A: Considering that he does it only once a year, it may not be too bad for his long-term health. However, in the short term there are risks. Lack of sleep will make him drowsy, his vigilance will fade and his ability to think and remember will diminish. There is risk for himself and others: he could fall asleep at the reins and crash his sleigh, he could even end up delivering the wrong present to the wrong person. So let's hope he will listen to what we have to say.

Q: Should Santa sleep longer in the run up to the festive period to counter balance the lack of sleep he gets over the Christmas period? Would that work?

A: I doubt Santa would have the time to sleep in preparation for Christmas. I know he and his team are busy going through the lists coming from all over the world, sorting presents and loading his sleigh. I expect they have a few sleepless nights ahead of Christmas Eve too but it would be good for him to be as well rested as possible. Whilst a little nap on a rooftop here and there (no more than 20 minutes) might help in the short-term, it is no substitute for a good 8h night sleep. Santa also has a responsibility towards his most valuable staff, elves and reindeers. My advice would be to recruit more of them so that he could organise a rota with each elf on no more than a 10h shift, with rest and sleep in between. I do realise, however, that it would be impossible to replace Rudolph!

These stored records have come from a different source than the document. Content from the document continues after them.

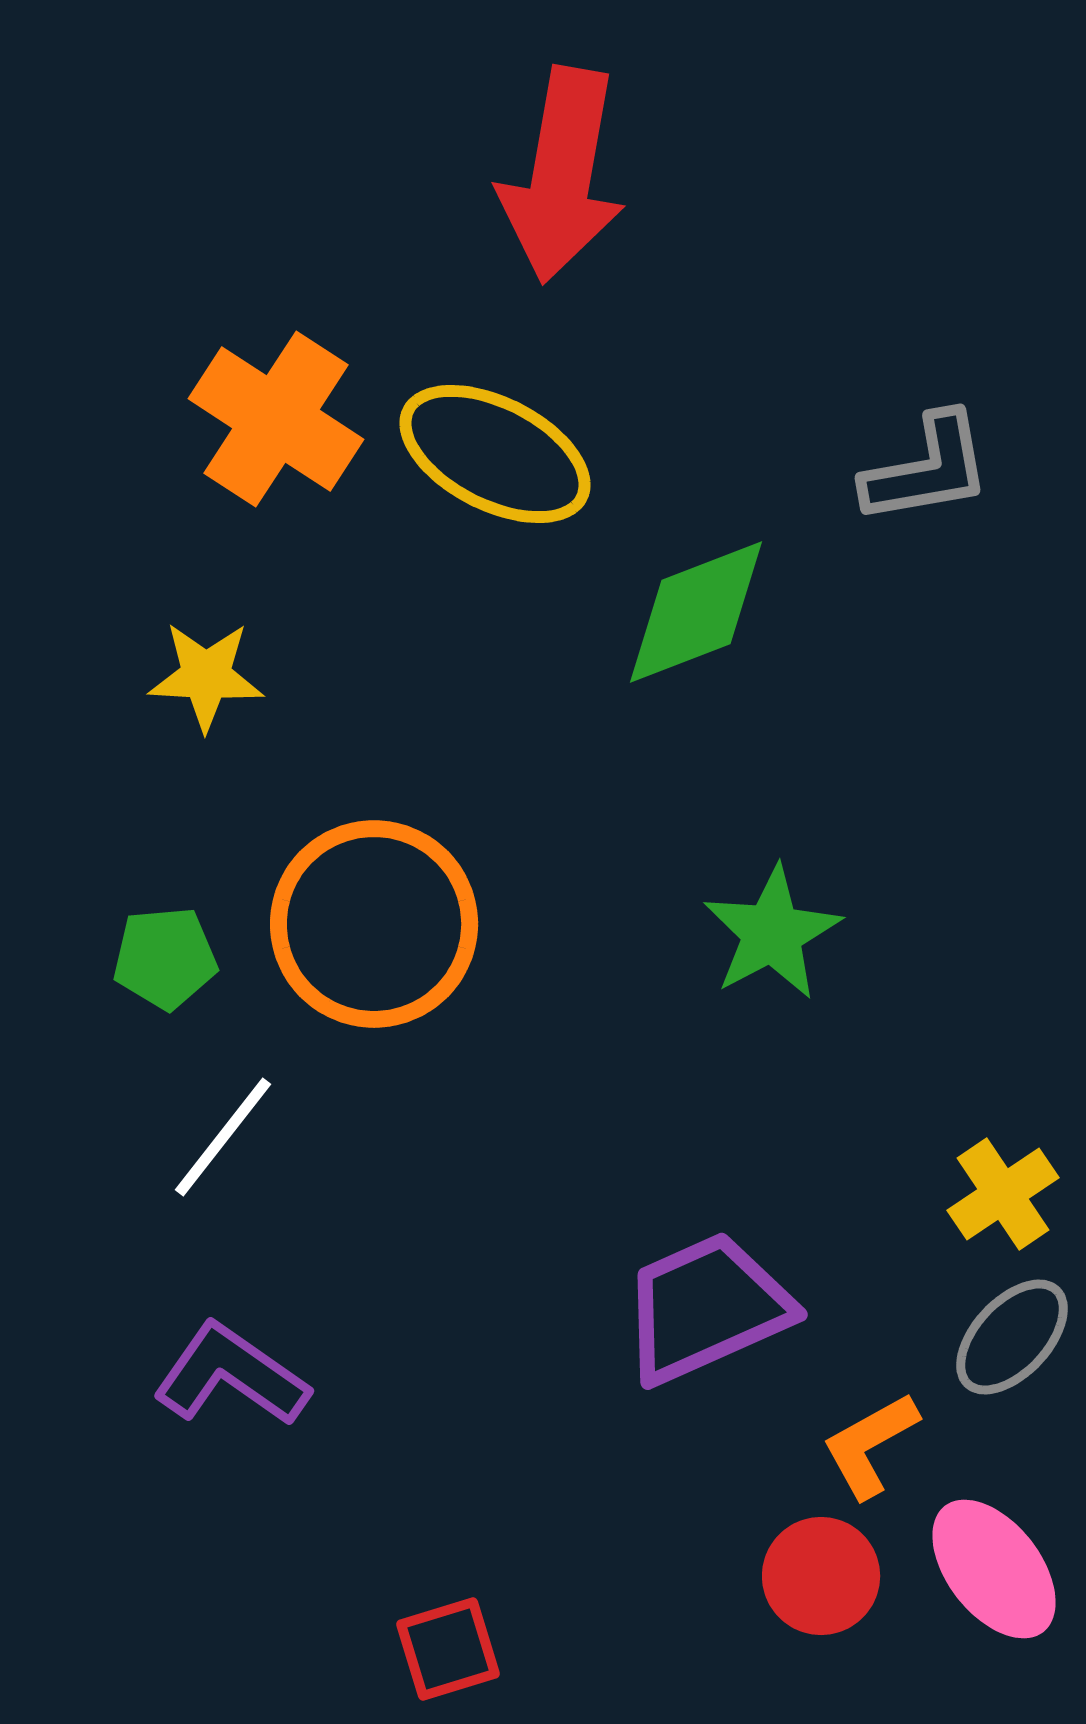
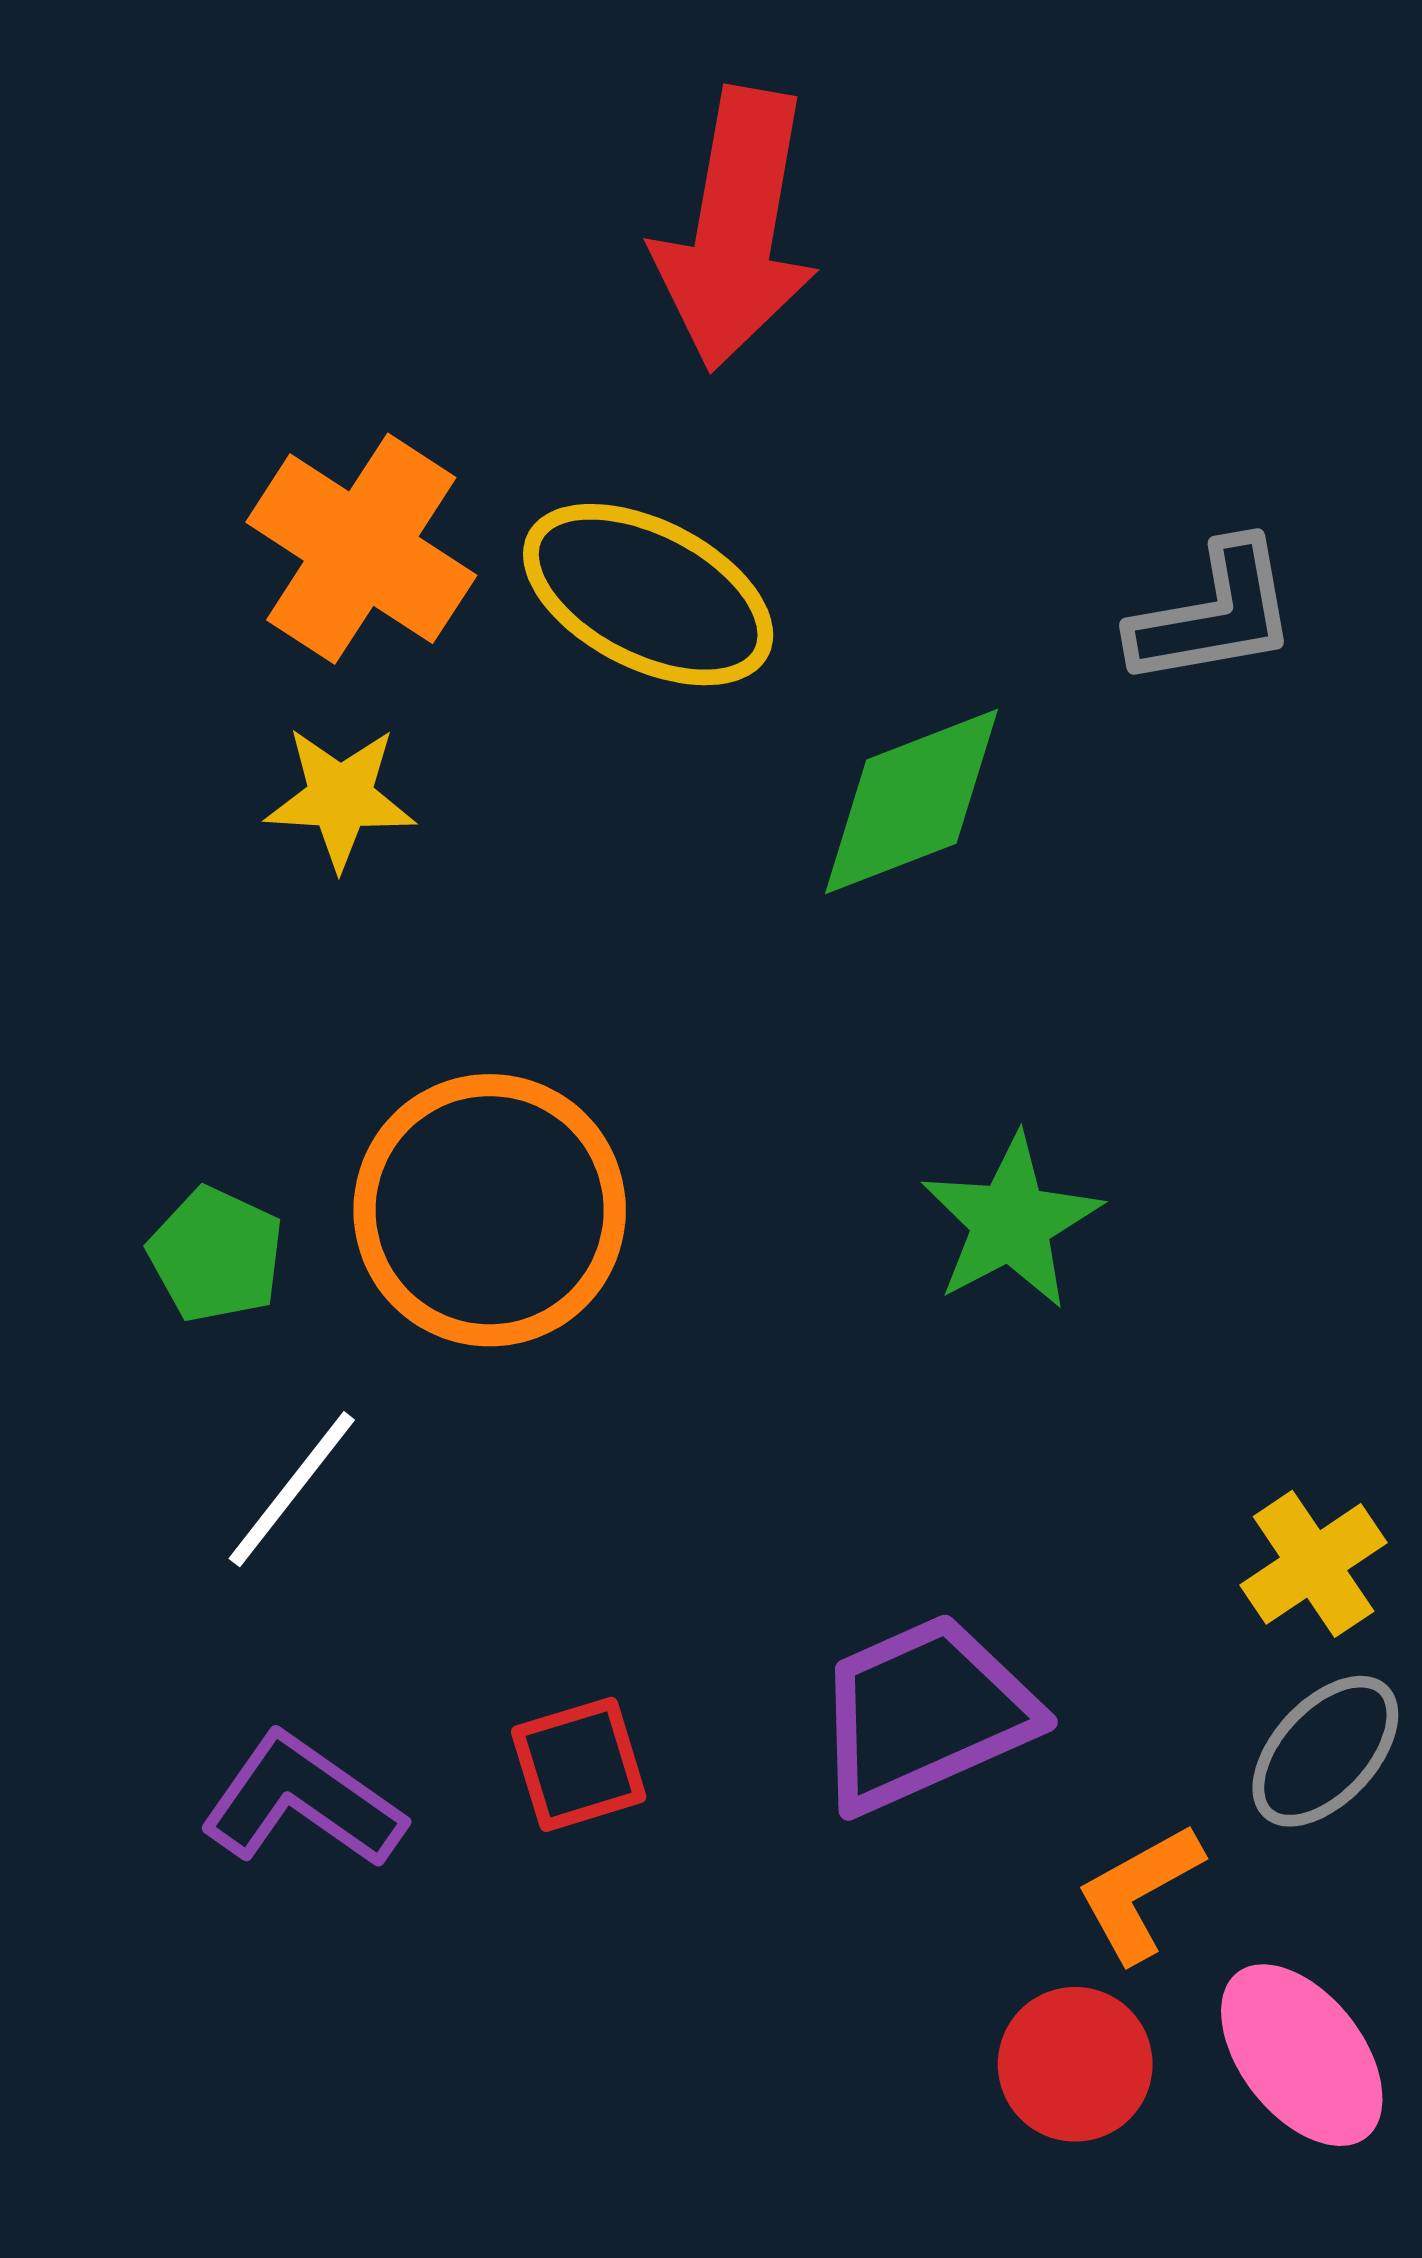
yellow star: (206, 676) -> (340, 798), moved
green pentagon: (165, 958) -> (216, 1255), turned 30
red square: (448, 1649) -> (579, 1764), moved

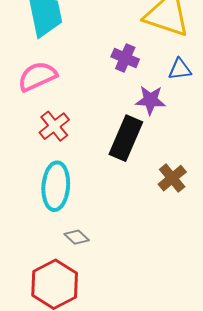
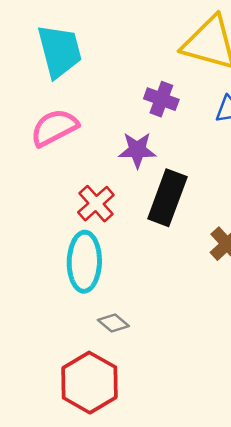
purple star: (150, 100) -> (137, 150), moved
red cross: (54, 126) -> (96, 204), moved

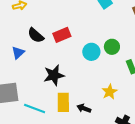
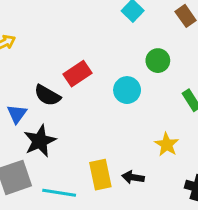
black semicircle: (36, 35) -> (47, 95), moved
green circle: (112, 47) -> (158, 61), moved
black star: (54, 75) -> (40, 141), moved

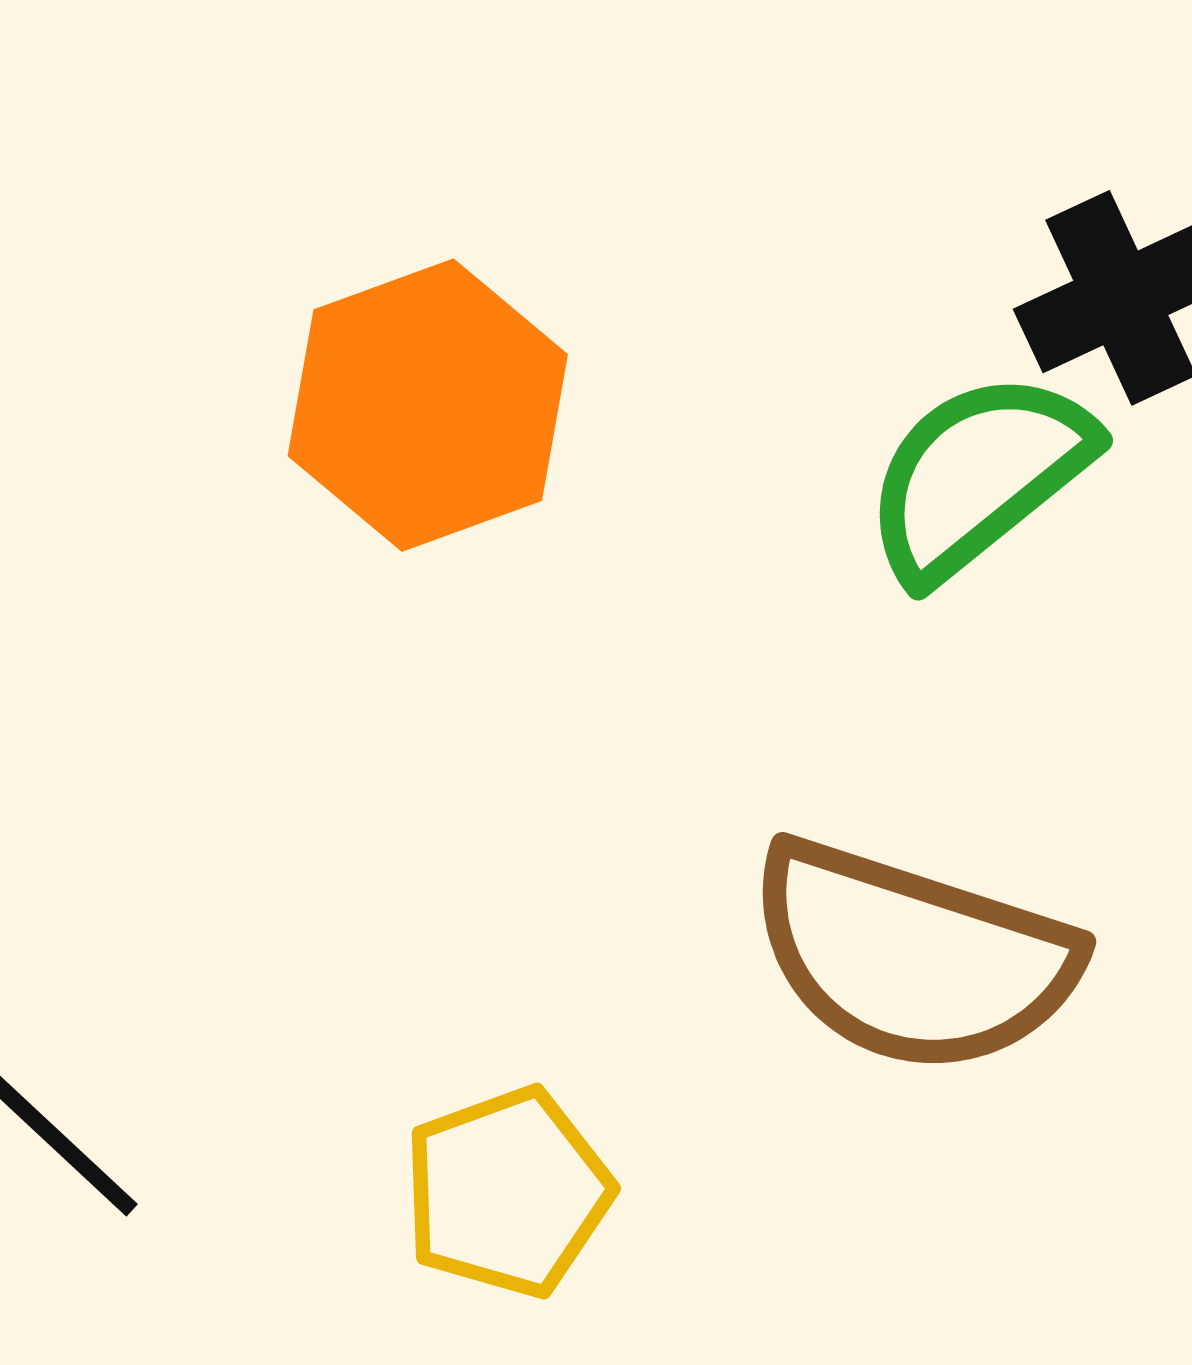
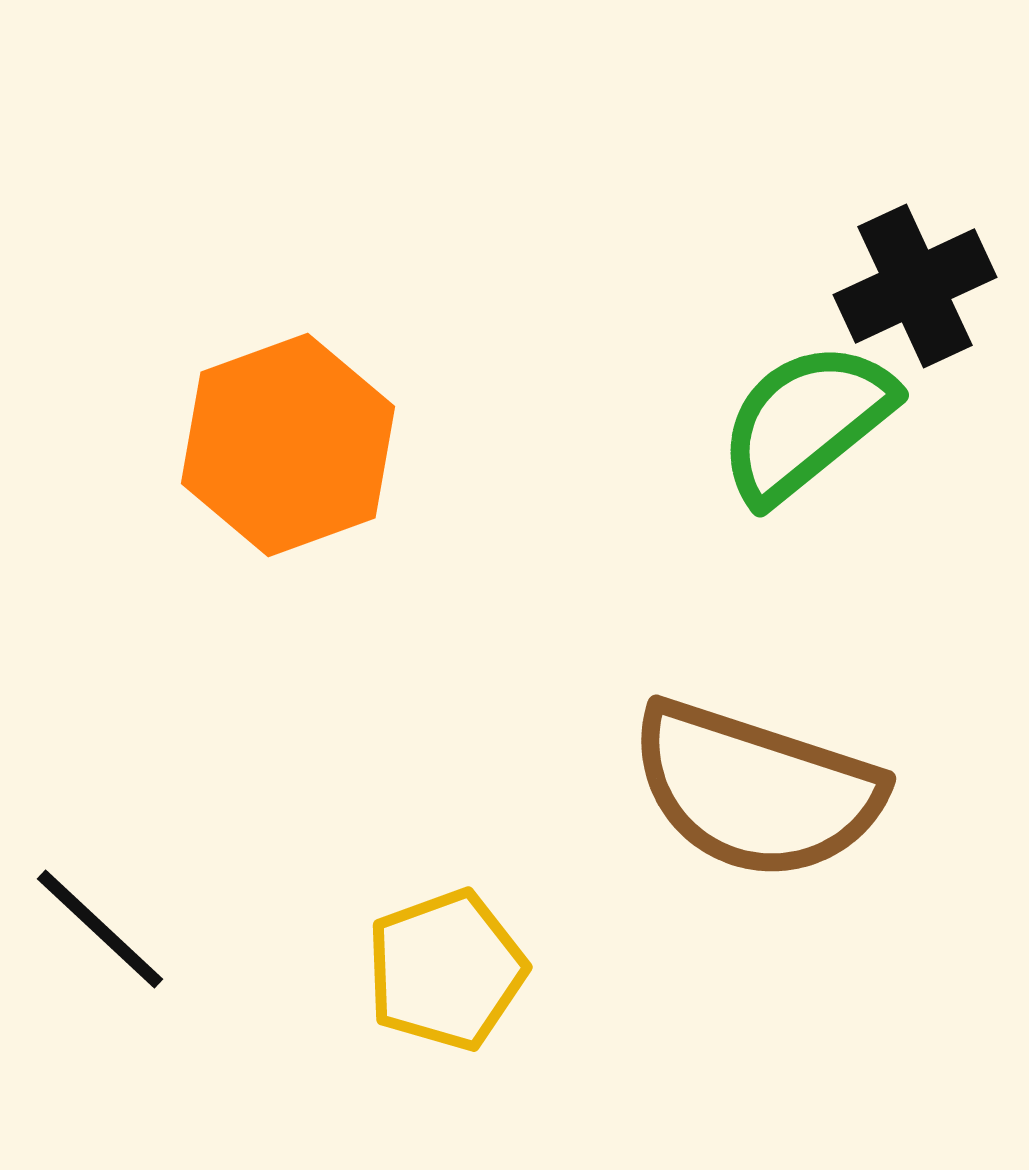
orange hexagon: (428, 405) -> (288, 445), moved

Q: What stimulants could he use to keep himself awake for that long, and avoid falling to sleep at the reins? Are there added health risks attached to using such stimulants?

A: A large cup of coffee (not de-caff please) could be a quick solution for a little while. It will usually have an effect after about 20 minutes, so have a nap before setting off again. Do not rely, however, on repeating this several times. The effect will reduce with time and he may also suffer unpleasant side effects, like palpitations and high blood pressure.

Q: What about the reindeers? Is there any evidence from the animal kingdom that suggests they are also damaging their health by flying all night long?

A: Every single living creature sleeps, and for a reason. However, both the duration and the patterns vary considerably from species to species. In general, wakefulness in animals is a survival function needed to feed and to keep predators away. Deer normally nap during the day and are quite active at night. For Rudolph and his mates, as long as they are well rested beforehand, they should be ready for the long trip night-time around the world.

Q: At each stop it is traditional for families to leave Santa mince pies and alcohol. Will having both of these treats make Santa feel sleepier?

A: Santa will definitely feel hungry after a sleepless night, since sleep deprivation increases appetite, so he appreciates a bit of grub to keep him going. Since sleep debt also leads to obesity, his pot belly is not a surprise to us. Don't leave him any booze, though! His sleepiness and tiredness already brings his attention to the level of someone who is over the alcohol limit, and there would be a real risk of him crashing his sleigh.

Q: And what would be the best way for Santa to recover after his busy night flying around the world? Is it just a case of sleeping for the whole of Christmas Day and Boxing Day?

A: Surely Santa will feel jet-lagged at the end of his trip! To deliver presents at exactly mid-night all around the world he will have to spend 24h in trans-meridian travel with rapid changes in time zones and little time for his body clock to adapt. He will travel in darkness all the time, so he will be more likely to fall asleep. Catch-up sleep helps to recover from the short-term tiredness and fatigue, but will not help avoid the long-term consequences of sleep deprivation. If he were to do this all year round, he would definitely run the risk of dying prematurely. However, children be reassured: he only does it once a year for us all, and by following my instructions he will remain fresh and zippy!